1998. Deux ans déjà que Dr Dre tente de faire décoller son nouveau label : Aftermath Records. Sans grand succès jusque-là, et les fans commencent à se demander si le bon Docteur ne va pas les décevoir pour la première fois. Les craintes n’en sont que plus grandes quand il annonce qu’il vient de signer un obscur rappeur blanc de Détroit, qui n’a à son actif qu’un album sorti trois ans plus tôt (échec aussi bien commercial que critique, qui a poussé le pauvre Marshal, en pleine misère sociale avec la toute récente naissance de sa fille, à une tentative de suicide), et un EP certes de bonne facture, mais qui n’a obtenu qu’un succès régional.

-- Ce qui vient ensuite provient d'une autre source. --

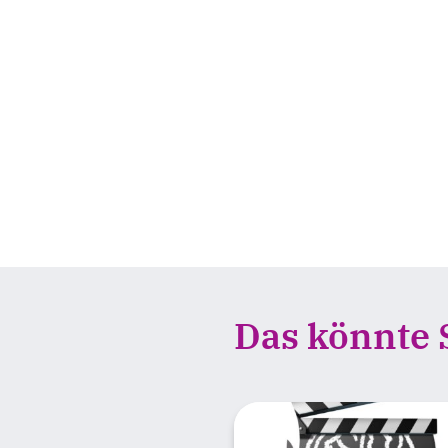
Das könnte S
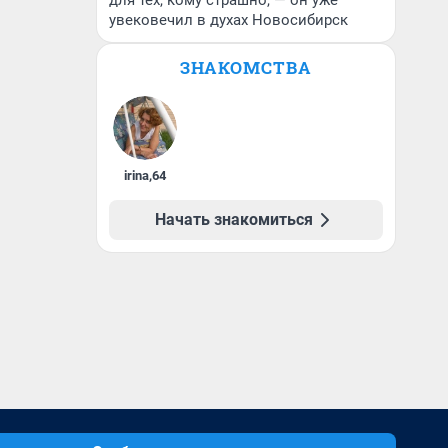
для тех, кому страшно, — он уже
увековечил в духах Новосибирск
ЗНАКОМСТВА
irina
,
64
Начать знакомиться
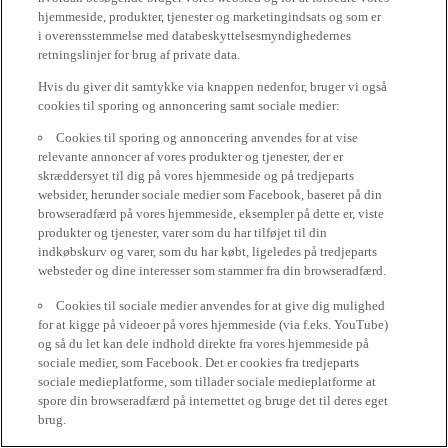
hjemmeside, produkter, tjenester og marketingindsats og som er
i overensstemmelse med databeskyttelsesmyndighedernes
retningslinjer for brug af private data.
Hvis du giver dit samtykke via knappen nedenfor, bruger vi også
cookies til sporing og annoncering samt sociale medier:
Cookies til sporing og annoncering anvendes for at vise
relevante annoncer af vores produkter og tjenester, der er
skræddersyet til dig på vores hjemmeside og på tredjeparts
websider, herunder sociale medier som Facebook, baseret på din
browseradfærd på vores hjemmeside, eksempler på dette er, viste
produkter og tjenester, varer som du har tilføjet til din
indkøbskurv og varer, som du har købt, ligeledes på tredjeparts
websteder og dine interesser som stammer fra din browseradfærd.
Cookies til sociale medier anvendes for at give dig mulighed
for at kigge på videoer på vores hjemmeside (via f.eks. YouTube)
og så du let kan dele indhold direkte fra vores hjemmeside på
sociale medier, som Facebook. Det er cookies fra tredjeparts
sociale medieplatforme, som tillader sociale medieplatforme at
spore din browseradfærd på internettet og bruge det til deres eget
brug.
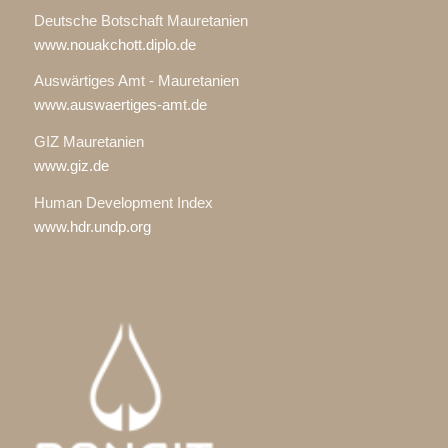
Deutsche Botschaft Mauretanien
www.nouakchott.diplo.de
Auswärtiges Amt - Mauretanien
www.auswaertiges-amt.de
GIZ Mauretanien
www.giz.de
Human Development Index
www.hdr.undp.org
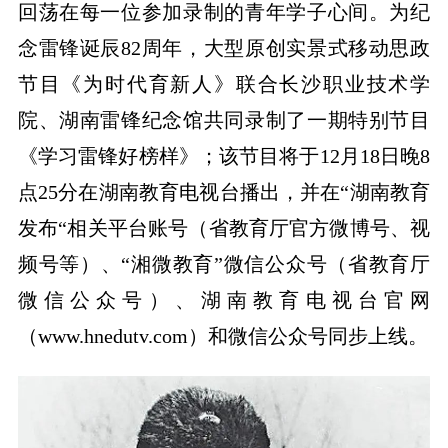
回荡在每一位参加录制的青年学子心间。为纪
念雷锋诞辰82周年，大型原创实景式移动思政
节目《为时代育新人》联合长沙职业技术学
院、湖南雷锋纪念馆共同录制了一期特别节目
《学习雷锋好榜样》；该节目将于12月18日晚8
点25分在湖南教育电视台播出，并在“湖南教育
发布“相关平台账号（省教育厅官方微博号、视
频号等）、“湘微教育”微信公众号（省教育厅
微信公众号）、湖南教育电视台官网
（www.hnedutv.com）和微信公众号同步上线。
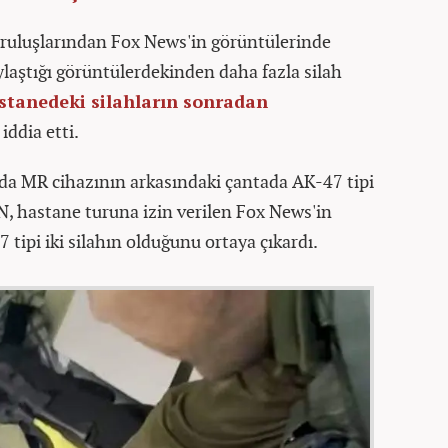
ruluşlarından Fox News'in görüntülerinde
ylaştığı görüntülerdekinden daha fazla silah
stanedeki silahların sonradan
iddia etti.
ında MR cihazının arkasındaki çantada AK-47 tipi
N, hastane turuna izin verilen Fox News'in
 tipi iki silahın olduğunu ortaya çıkardı.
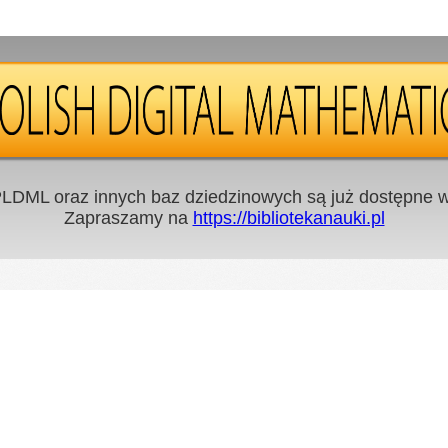
LDML oraz innych baz dziedzinowych są już dostępne w 
Zapraszamy na
https://bibliotekanauki.pl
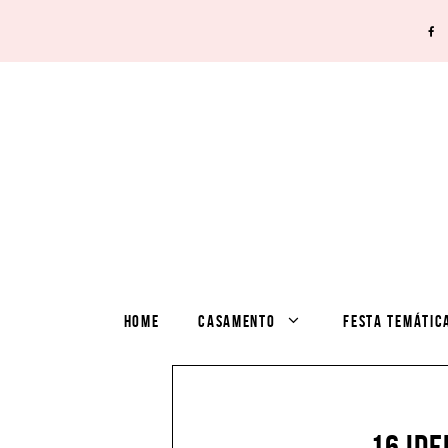
HOME
CASAMENTO
FESTA TEMÁTIC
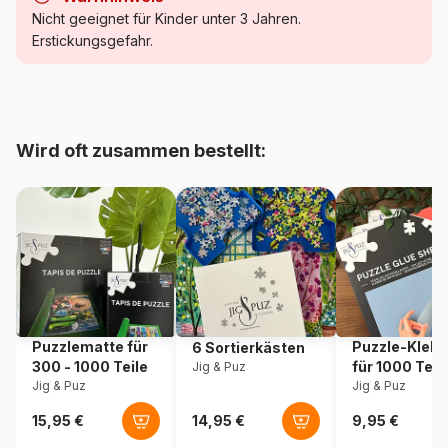
Kategorie
Puzzle - Vögel
Nicht geeignet für Kinder unter 3 Jahren.
Erstickungsgefahr.
Alter
Puzzle für Erwachsene (500
bis 48000 Teile)
Herkunft
Frankreich
Wird oft zusammen bestellt:
Artikelnummer
Bluebird-Puzzle-F-91052
EAN
3663384910524
Teileanzahl
1000 Teile
Maße
69 x 48 cm
Puzzlematte für
Puzzle-Klebe
6 Sortierkästen
300 - 1000 Teile
für 1000 Teil
Jig & Puz
Material
Karton
Jig & Puz
Jig & Puz
Verpackung
Puzzlekarton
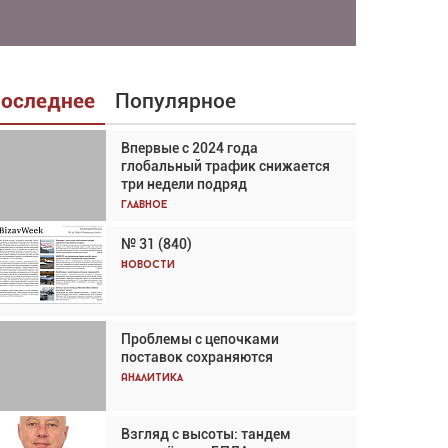
оследнее
Популярное
Впервые с 2024 года
Взгляд с высоты: тандем
глобальный трафик снижается
вертолётов и БПЛА в
три недели подряд
спасательных операциях
Главное
Главное
№ 31 (840)
Авиационный фотограф Дэйв
Кох: «Фотография говорит сама
Новости
за себя... а ИИ всё портит»
Новости
Проблемы с цепочками
Впервые с 2024 года
поставок сохраняются
глобальный трафик снижается
три недели подряд
Аналитика
Аналитика
Взгляд с высоты: тандем
Частный самолёт – это актив.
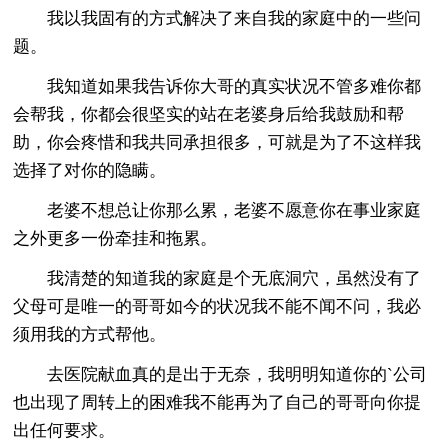
我以我固有的方式解决了来自我的家庭中的一些问
题。
我知道如果我告诉你大哥的真实状况不管多难你都
会帮我，你都会很坚实的站在老婆身后给我鼓励和帮
助，你会疼惜和我共同承担很多，可就是为了不这样我
选择了对你的隐瞒。
老婆不想总让你那么累，老婆不愿意你在事业家庭
之外更多一份牵挂和拖累。
我清楚的知道我的家庭是个无底洞穴，虽然没有了
父母可是唯一的哥哥如今的状况我不能不闻不问，我必
须用我的方式帮他。
去医院献血真的是出于无奈，我明明知道你的`公司
也出现了周转上的困难我不能再为了自己的哥哥向你提
出任何要求。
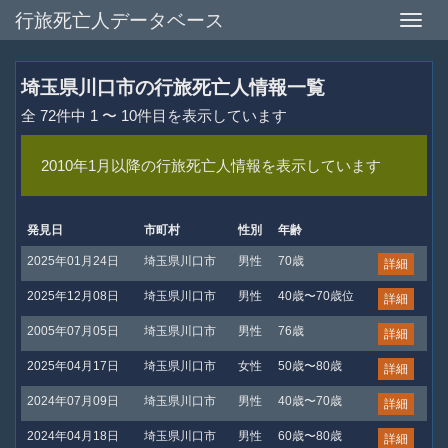
行旅死亡人データベース
Toggle
naviga
埼玉県川口市の行旅死亡人情報一覧
全 72件中 1 〜 10件目を表示しています
2010年1月以降の行旅死亡人情報を表示しています
発見日
市町村
性別
年齢
2025年01月24日
埼玉県川口市
男性
70歳
詳細
2025年12月08日
埼玉県川口市
男性
40歳〜70歳位
詳細
2005年07月05日
埼玉県川口市
男性
76歳
詳細
2025年04月17日
埼玉県川口市
女性
50歳〜80歳
詳細
2024年07月09日
埼玉県川口市
男性
40歳〜70歳
詳細
2024年04月18日
埼玉県川口市
男性
60歳〜80歳
詳細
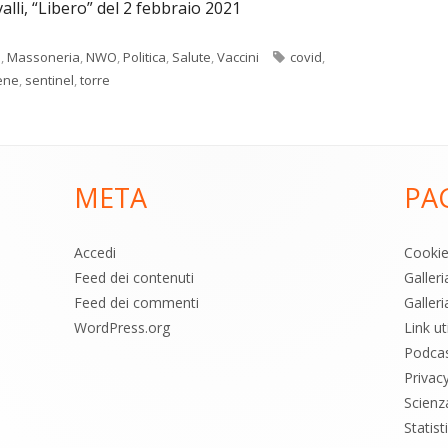
valli, “Libero” del 2 febbraio 2021
Tag
o
,
Massoneria
,
NWO
,
Politica
,
Salute
,
Vaccini
covid
,
ene
,
sentinel
,
torre
META
PA
Accedi
Cooki
Feed dei contenuti
Galler
Feed dei commenti
Galleri
WordPress.org
Link uti
Podca
Privac
Scienz
Statis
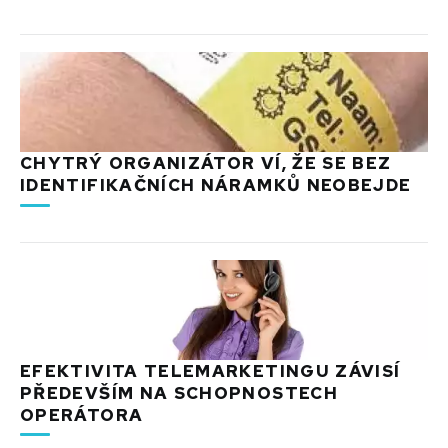
CHYTRÝ ORGANIZÁTOR VÍ, ŽE SE BEZ
IDENTIFIKAČNÍCH NÁRAMKŮ NEOBEJDE
EFEKTIVITA TELEMARKETINGU ZÁVISÍ
PŘEDEVŠÍM NA SCHOPNOSTECH
OPERÁTORA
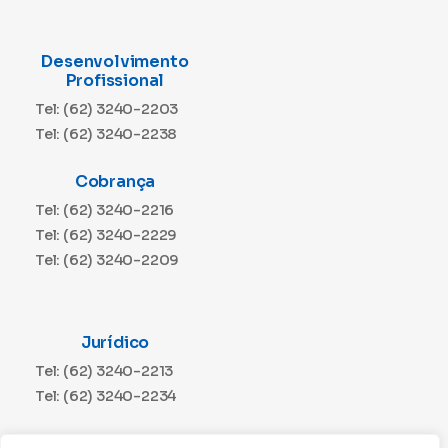
Desenvolvimento
Profissional
Tel: (62) 3240-2203
Tel: (62) 3240-2238
Cobrança
Tel: (62) 3240-2216
Tel: (62) 3240-2229
Tel: (62) 3240-2209
Jurídico
Tel: (62) 3240-2213
Tel: (62) 3240-2234
Comunicação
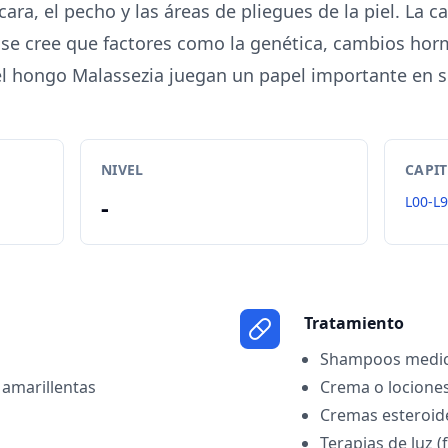
cara, el pecho y las áreas de pliegues de la piel. La 
se cree que factores como la genética, cambios horm
l hongo Malassezia juegan un papel importante en s
NIVEL
CAPI
-
L00-L
Tratamiento
Shampoos medi
amarillentas
Crema o lociones
Cremas esteroid
Terapias de luz (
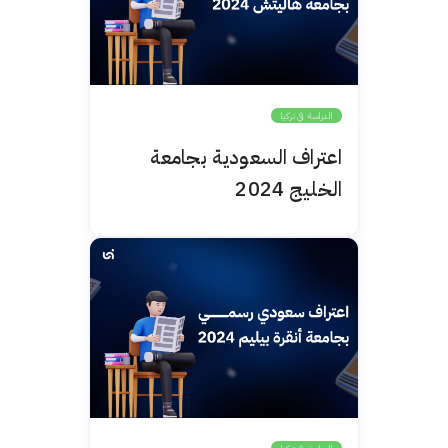
الدراسة في تركيا
اعتراف السعودية بجامعة
الخليج 2024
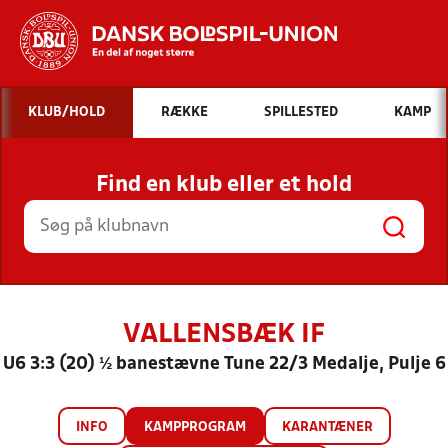
Hvad vil du søge efter?
KLUB/HOLD
RÆKKE
SPILLESTED
KAMP
INDHOLD OG NYHEDER
Find en klub eller et hold
STILLINGER, RESULTATER, KLUBBER OG
HOLD
VALLENSBÆK IF
U6 3:3 (20) ½ banestævne Tune 22/3 Medalje, Pulje 6
INFO
KAMPPROGRAM
KARANTÆNER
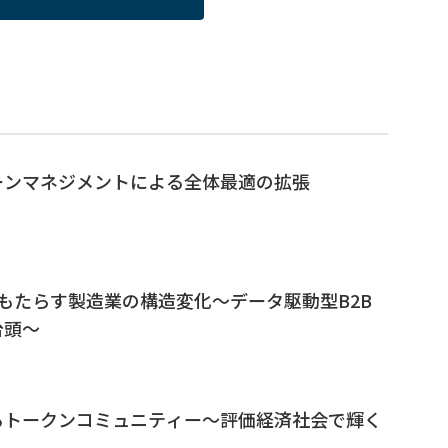
ーンマネジメントによる全体最適の拡張
がもたらす製造業の構造変化～データ駆動型B2B
台頭～
るトークンコミュニティー～評価経済社会で輝く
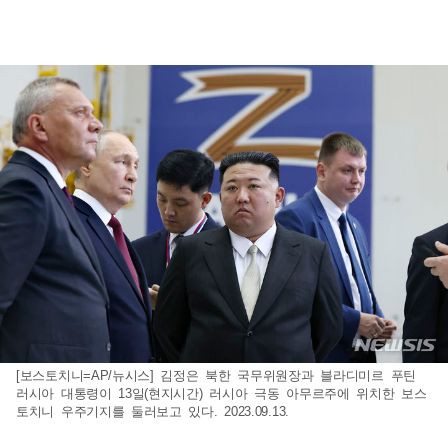
[보스토치니=AP/뉴시스] 김정은 북한 국무위원장과 블라디미르 푸틴
러시아 대통령이 13일(현지시간) 러시아 극동 아무르주에 위치한 보스
토치니 우주기지를 둘러보고 있다. 2023.09.13.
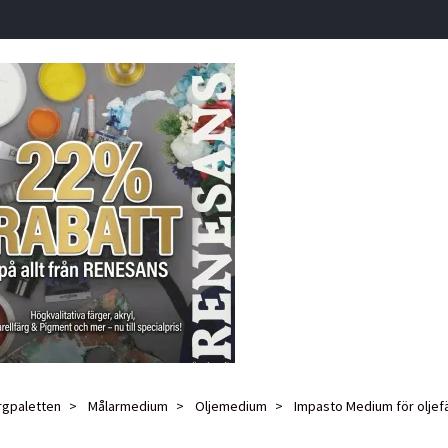
rgpaletten
Målarmedium
Oljemedium
Impasto Medium för oljefä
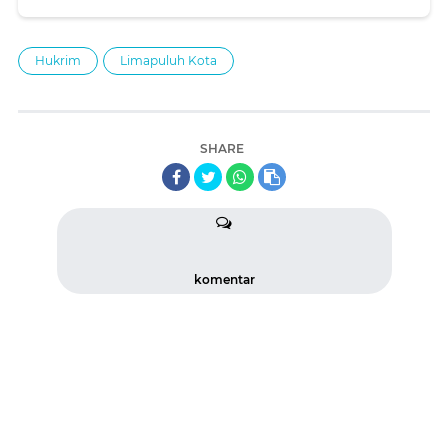
Hukrim
Limapuluh Kota
SHARE
komentar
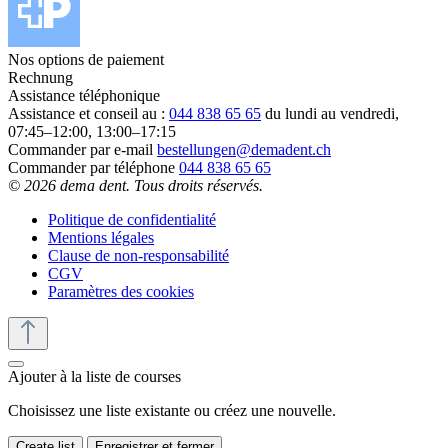
Nos options de paiement
Rechnung
Assistance téléphonique
Assistance et conseil au :
044 838 65 65
du lundi au vendredi,
07:45–12:00, 13:00–17:15
Commander par e-mail
bestellungen@demadent.ch
Commander par téléphone
044 838 65 65
© 2026 dema dent. Tous droits réservés.
Politique de confidentialité
Mentions légales
Clause de non-responsabilité
CGV
Paramètres des cookies
Ajouter à la liste de courses
Choisissez une liste existante ou créez une nouvelle.
Create list
Enregistrer et fermer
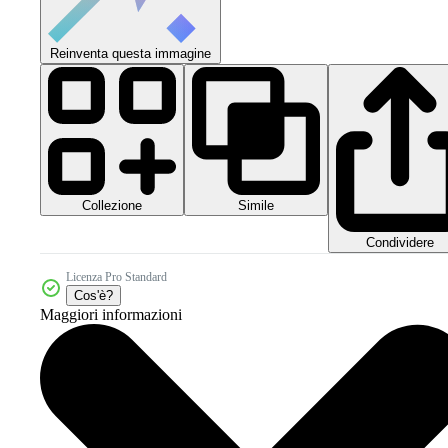
Reinventa questa immagine
Collezione
Simile
Condividere
Licenza Pro Standard
Cos'è?
Maggiori informazioni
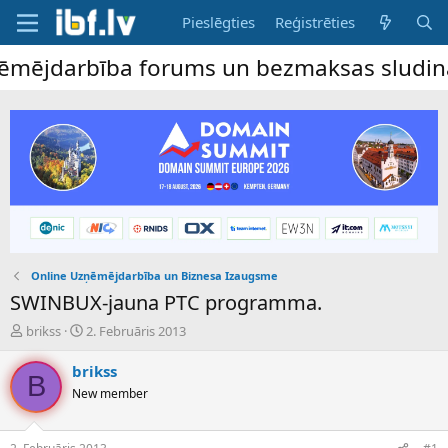
Pieslēgties
Reģistrēties
ējdarbība forums un bezmaksas sludinājumu 
Online Uzņēmējdarbība un Biznesa Izaugsme
SWINBUX-jauna PTC programma.
P
S
brikss
2. Februāris 2013
a
ā
v
k
brikss
B
e
u
New member
d
m
i
a
e
d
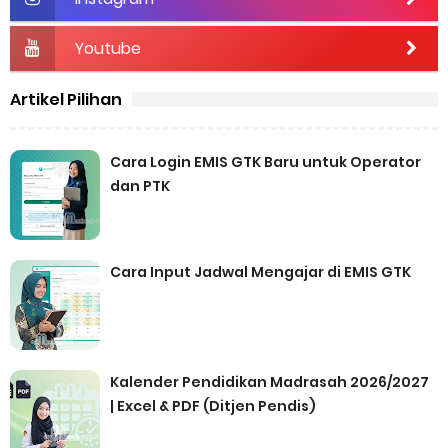
Youtube
Artikel Pilihan
Cara Login EMIS GTK Baru untuk Operator
dan PTK
Cara Input Jadwal Mengajar di EMIS GTK
Kalender Pendidikan Madrasah 2026/2027
| Excel & PDF (Ditjen Pendis)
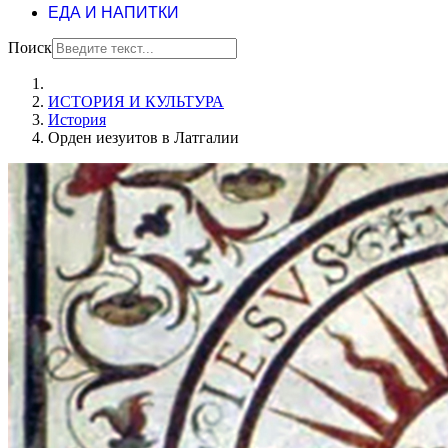
ЕДА И НАПИТКИ
Поиск
ИСТОРИЯ И КУЛЬТУРА
История
Орден иезуитов в Латгалии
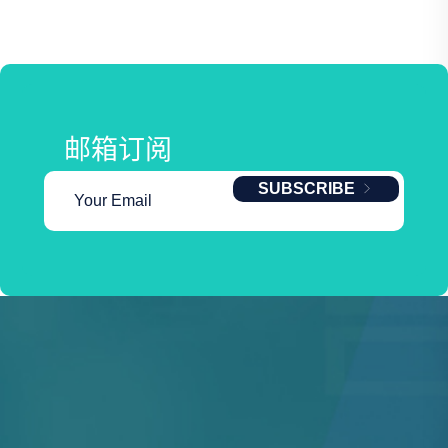
邮箱订阅
SUBSCRIBE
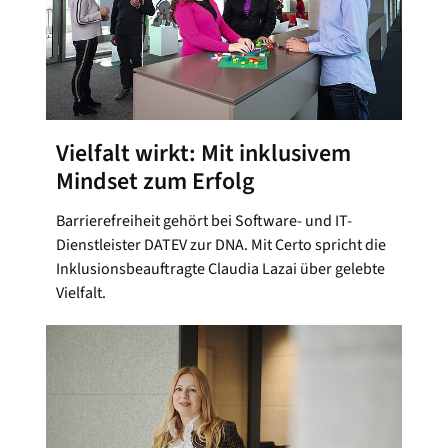
Vielfalt wirkt: Mit inklusivem
Mindset zum Erfolg
Barrierefreiheit gehört bei Software- und IT-
Dienstleister DATEV zur DNA. Mit Certo spricht die
Inklusionsbeauftragte Claudia Lazai über gelebte
Vielfalt.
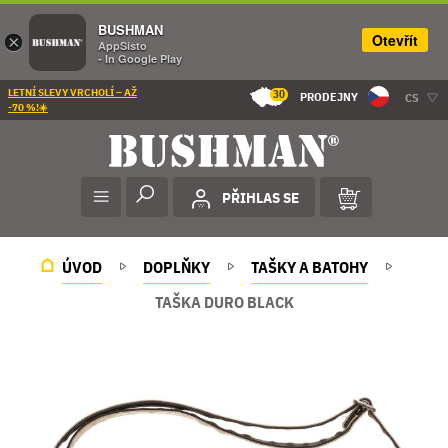
BUSHMAN
Otevřít
×
AppSisto
- In Google Play
LETNÍ SLEVY VRCHOLÍ – AŽ
30
PRODEJNY
CS
-70 %!☀️
PŘIHLAS SE
ÚVOD
DOPLŇKY
TAŠKY A BATOHY
TAŠKA DURO BLACK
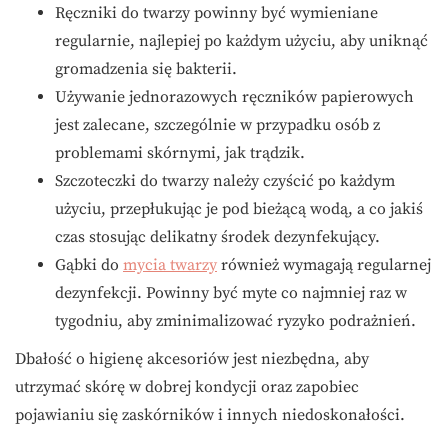
Ręczniki do twarzy powinny być wymieniane
regularnie, najlepiej po każdym użyciu, aby uniknąć
gromadzenia się bakterii.
Używanie jednorazowych ręczników papierowych
jest zalecane, szczególnie w przypadku osób z
problemami skórnymi, jak trądzik.
Szczoteczki do twarzy należy czyścić po każdym
użyciu, przepłukując je pod bieżącą wodą, a co jakiś
czas stosując delikatny środek dezynfekujący.
Gąbki do
mycia twarzy
również wymagają regularnej
dezynfekcji. Powinny być myte co najmniej raz w
tygodniu, aby zminimalizować ryzyko podrażnień.
Dbałość o higienę akcesoriów jest niezbędna, aby
utrzymać skórę w dobrej kondycji oraz zapobiec
pojawianiu się zaskórników i innych niedoskonałości.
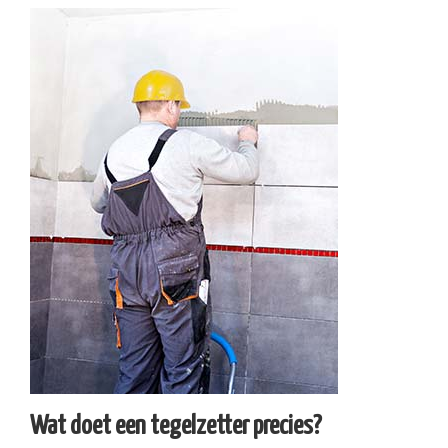
Wat doet een tegelzetter precies?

Le pari semble très osé à l’époque où il était acquis pour beaucoup que les blancs ne savaient pas rapper. Pour faire monter la sauce, Dr.Dre fait ressortir le single du précédent EP : Just Don’t Give a Fuck. Titre rageur qui définira bien cet album ultra provocant. C’est aussi la découverte du personnage de Slim Shady, sorte d’alter ego maléfique d’Eminem, qui pense que toute vérité est bonne à dire et où tout le monde en prend pour son grade. Particulièrement lors du second et véritable single de l’album et succès mondial : My Name Is, où il attaque aussi bien ses proches que les stars du moment. Que dire du titre 97′ Bonnie & Clyde où il emmène sa fille pour étrangler sa femme (les premiers pas vers un divorce certains avec Kim).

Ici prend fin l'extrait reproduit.